I'm using the rpart package in R to create a decision tree model out of a data frame called 'myData'. It has 85,590 rows.
The decision tree is created using code like this (the key part is that 'data = myData'):
decTree <- rpart(outcome ~ var1 + var2 + ..., data = myData, method = "anova", control = rpart.control(minsplit=30))
If I plot & label the 'leaf' (terminal) nodes of this decision tree, I get an initial split of 66,667 on the 'left' of the first node & 18,923 on the right (which add to 85,590, the total number of rows, as expected.)
plot(decTree) # Plot the tree
text(decTree, use.n = TRUE) #Label the tree
The rule that creates this initial split is var1 < 1.5.
BUT, if I count the number of rows in myData where var1 is < 1.5, I get 79,518, rather than the expected 85,590 (and if I count rows where var1 >= 1.5, I get the 'complement' of 6,072, rather than the expected 18,923 shown in the tree.)
length(which(myData$var1 < 1.5))
[1] 79518
I realize that it won't be possible for you to reproduce this behavior on your own (and previous rpart models worked correctly for me in terms of node counts, so not sure why I'm having trouble this time), but I'm hoping someone has had this problem before, or else spots some dumb error in my code...

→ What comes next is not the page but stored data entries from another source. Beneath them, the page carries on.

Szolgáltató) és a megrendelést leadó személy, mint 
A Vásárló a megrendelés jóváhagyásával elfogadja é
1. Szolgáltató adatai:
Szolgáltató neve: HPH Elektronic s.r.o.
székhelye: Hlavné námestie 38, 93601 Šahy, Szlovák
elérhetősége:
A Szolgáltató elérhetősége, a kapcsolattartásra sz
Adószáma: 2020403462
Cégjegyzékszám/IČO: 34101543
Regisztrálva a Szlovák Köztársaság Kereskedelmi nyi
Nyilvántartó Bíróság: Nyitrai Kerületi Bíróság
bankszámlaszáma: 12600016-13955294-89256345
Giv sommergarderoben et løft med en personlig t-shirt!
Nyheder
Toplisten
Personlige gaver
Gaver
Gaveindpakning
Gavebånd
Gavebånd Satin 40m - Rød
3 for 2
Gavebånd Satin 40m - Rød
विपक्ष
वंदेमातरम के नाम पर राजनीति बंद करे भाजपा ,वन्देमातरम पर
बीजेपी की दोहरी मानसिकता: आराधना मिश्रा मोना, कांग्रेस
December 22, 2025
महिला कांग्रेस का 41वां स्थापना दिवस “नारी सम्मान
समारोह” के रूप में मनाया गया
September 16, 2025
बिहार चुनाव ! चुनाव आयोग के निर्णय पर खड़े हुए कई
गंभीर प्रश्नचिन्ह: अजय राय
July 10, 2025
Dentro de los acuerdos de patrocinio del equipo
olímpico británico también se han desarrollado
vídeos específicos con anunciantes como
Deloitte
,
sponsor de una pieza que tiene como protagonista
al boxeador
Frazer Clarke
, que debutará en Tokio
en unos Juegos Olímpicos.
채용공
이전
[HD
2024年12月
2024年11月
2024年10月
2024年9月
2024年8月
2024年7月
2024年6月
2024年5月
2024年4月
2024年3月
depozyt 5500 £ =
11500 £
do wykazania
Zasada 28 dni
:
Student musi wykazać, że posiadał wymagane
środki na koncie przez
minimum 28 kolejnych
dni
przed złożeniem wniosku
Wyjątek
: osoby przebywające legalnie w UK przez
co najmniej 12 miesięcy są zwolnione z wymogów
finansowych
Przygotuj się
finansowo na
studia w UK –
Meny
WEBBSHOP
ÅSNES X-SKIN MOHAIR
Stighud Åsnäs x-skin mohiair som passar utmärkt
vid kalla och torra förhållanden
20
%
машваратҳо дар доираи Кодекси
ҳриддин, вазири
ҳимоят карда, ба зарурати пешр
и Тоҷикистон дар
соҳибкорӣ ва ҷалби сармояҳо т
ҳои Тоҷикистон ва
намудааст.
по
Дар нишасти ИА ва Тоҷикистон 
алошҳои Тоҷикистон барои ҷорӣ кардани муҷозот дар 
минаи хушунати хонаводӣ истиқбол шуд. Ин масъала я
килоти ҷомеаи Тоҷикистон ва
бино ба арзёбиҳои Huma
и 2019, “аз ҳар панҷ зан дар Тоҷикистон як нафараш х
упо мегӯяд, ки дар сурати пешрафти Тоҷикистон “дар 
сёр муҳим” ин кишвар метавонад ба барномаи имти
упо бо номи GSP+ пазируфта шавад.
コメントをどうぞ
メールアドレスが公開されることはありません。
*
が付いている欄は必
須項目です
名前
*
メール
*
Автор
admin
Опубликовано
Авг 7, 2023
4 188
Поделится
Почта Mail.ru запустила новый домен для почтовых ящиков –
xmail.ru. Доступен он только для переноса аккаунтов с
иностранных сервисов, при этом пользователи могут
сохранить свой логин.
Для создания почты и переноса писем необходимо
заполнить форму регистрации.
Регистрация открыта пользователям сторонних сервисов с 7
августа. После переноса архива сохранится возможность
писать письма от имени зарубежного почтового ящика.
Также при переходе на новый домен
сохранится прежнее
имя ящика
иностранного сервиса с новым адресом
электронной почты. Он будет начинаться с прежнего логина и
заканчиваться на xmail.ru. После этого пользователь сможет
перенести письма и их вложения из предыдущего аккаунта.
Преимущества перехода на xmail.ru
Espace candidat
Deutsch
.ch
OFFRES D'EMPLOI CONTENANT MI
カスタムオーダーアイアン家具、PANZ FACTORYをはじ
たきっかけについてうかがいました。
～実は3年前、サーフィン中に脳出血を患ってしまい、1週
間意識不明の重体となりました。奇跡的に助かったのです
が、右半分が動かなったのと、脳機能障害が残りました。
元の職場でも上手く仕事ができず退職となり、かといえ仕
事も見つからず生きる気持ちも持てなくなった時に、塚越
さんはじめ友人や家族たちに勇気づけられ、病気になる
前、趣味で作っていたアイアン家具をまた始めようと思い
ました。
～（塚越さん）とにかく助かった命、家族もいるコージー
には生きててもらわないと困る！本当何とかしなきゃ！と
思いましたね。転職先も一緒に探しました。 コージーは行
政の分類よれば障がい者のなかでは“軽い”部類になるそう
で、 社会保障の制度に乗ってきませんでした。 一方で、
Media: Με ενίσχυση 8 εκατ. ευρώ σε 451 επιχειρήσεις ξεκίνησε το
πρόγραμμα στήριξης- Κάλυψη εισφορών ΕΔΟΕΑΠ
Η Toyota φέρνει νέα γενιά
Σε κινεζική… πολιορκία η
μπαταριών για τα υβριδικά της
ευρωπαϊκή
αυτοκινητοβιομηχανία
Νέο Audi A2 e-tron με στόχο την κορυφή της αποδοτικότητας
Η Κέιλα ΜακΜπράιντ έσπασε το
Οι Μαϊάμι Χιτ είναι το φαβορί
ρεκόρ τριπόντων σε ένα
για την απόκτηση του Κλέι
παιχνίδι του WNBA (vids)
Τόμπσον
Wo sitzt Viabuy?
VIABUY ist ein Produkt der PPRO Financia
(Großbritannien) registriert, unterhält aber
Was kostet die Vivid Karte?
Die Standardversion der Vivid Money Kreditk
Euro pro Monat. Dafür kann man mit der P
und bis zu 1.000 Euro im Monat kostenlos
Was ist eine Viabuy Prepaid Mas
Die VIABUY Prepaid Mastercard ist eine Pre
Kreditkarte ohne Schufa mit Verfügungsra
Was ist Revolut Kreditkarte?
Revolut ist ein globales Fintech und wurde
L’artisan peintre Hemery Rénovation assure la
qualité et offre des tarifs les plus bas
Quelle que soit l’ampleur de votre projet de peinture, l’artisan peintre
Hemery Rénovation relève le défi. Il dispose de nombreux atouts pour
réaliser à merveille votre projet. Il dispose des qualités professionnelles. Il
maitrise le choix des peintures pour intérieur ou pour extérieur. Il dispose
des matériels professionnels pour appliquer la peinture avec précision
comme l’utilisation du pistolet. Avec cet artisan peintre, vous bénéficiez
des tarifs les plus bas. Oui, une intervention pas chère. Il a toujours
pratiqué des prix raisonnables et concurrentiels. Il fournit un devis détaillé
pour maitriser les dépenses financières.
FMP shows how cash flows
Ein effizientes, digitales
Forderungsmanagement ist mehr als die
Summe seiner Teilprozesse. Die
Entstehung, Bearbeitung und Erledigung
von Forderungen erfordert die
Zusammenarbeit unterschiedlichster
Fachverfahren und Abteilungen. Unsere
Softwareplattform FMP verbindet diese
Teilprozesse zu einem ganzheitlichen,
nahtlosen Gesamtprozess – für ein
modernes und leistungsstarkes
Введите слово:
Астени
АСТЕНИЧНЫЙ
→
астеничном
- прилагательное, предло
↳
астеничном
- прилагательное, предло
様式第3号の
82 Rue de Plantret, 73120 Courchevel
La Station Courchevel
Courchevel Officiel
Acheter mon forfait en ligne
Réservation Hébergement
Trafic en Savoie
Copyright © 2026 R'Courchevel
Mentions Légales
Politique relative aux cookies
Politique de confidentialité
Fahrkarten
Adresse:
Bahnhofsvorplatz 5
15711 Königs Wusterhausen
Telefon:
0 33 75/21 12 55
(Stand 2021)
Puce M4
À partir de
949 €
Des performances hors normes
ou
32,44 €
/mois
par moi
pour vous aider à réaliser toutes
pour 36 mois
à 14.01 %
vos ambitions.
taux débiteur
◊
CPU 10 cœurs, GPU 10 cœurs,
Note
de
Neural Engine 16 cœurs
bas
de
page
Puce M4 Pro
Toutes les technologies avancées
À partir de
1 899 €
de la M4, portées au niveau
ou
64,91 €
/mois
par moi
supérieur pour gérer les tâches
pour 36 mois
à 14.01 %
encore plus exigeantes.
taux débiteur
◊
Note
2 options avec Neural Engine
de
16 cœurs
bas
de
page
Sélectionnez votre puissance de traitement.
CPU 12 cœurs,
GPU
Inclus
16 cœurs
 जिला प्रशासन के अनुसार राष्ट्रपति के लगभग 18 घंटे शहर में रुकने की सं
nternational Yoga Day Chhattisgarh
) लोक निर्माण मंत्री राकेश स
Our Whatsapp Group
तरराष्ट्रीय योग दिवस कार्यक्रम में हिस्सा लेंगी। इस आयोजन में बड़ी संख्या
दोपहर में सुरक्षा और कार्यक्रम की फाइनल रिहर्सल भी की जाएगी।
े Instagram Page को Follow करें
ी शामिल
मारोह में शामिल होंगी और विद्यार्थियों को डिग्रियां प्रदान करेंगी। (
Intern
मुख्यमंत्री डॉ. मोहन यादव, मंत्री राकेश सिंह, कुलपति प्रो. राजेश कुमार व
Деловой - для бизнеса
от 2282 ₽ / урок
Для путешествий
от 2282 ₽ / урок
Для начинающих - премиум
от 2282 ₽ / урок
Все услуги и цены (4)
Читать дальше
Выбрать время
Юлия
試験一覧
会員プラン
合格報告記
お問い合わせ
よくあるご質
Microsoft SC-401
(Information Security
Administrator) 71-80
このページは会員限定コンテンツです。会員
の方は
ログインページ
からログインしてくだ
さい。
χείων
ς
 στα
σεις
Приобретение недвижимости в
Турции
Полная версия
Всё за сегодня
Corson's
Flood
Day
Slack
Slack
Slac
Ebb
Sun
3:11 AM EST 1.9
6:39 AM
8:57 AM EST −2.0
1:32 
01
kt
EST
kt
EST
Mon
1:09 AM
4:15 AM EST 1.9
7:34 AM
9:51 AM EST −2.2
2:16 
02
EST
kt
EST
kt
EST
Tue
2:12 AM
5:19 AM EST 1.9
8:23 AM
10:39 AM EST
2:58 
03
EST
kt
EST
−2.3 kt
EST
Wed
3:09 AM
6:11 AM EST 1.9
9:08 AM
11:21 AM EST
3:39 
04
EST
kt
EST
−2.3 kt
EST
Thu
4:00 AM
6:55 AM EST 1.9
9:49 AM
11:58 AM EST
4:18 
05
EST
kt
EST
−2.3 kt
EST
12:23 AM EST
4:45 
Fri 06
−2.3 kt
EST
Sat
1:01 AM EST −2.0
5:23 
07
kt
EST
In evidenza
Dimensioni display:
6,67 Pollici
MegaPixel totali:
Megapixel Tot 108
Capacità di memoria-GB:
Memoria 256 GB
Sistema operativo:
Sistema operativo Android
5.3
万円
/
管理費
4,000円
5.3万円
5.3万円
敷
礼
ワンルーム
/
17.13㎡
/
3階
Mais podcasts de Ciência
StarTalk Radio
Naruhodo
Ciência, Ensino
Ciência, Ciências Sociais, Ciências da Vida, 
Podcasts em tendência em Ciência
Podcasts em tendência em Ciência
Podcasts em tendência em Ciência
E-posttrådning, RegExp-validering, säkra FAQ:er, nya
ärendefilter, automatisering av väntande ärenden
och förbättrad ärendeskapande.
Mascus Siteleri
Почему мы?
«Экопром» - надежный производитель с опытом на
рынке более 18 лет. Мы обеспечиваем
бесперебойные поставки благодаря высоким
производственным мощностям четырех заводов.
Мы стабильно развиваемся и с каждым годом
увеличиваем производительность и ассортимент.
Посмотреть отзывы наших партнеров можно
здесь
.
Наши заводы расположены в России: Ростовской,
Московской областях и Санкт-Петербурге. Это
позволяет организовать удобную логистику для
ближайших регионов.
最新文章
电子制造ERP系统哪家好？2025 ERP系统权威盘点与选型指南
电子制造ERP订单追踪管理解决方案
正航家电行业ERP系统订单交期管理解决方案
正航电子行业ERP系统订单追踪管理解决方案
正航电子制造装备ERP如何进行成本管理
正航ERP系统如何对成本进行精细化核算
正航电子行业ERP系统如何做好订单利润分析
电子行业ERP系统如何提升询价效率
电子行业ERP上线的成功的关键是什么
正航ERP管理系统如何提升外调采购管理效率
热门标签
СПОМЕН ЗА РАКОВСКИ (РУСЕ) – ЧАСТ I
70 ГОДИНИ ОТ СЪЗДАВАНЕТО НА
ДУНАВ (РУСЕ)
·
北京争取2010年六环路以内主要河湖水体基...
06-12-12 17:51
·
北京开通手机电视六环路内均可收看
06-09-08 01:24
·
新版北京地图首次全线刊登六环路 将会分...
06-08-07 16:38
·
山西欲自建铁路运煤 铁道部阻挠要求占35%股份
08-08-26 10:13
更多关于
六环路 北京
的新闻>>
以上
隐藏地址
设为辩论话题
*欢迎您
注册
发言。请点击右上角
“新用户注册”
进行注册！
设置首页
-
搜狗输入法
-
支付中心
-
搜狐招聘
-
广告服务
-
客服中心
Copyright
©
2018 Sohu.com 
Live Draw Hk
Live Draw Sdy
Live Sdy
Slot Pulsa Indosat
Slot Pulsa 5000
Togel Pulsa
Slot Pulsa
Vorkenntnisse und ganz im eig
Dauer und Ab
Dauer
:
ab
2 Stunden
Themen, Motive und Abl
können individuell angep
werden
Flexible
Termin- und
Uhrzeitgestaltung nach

I tried just rerunning it all again, and still got all the same (mismatching) leaf count numbers.
Also, I checked myData$frame and it is definitely NOT just the 'n = ...' labels that are wrong; the $frame values match what's displayed in the plot (and don't match the counts that I did myself.)
decTree$frame
Lastly, none of the 'var1' values are NA. I.e.:
length(which(is.na(myData$var1)))
[1] 0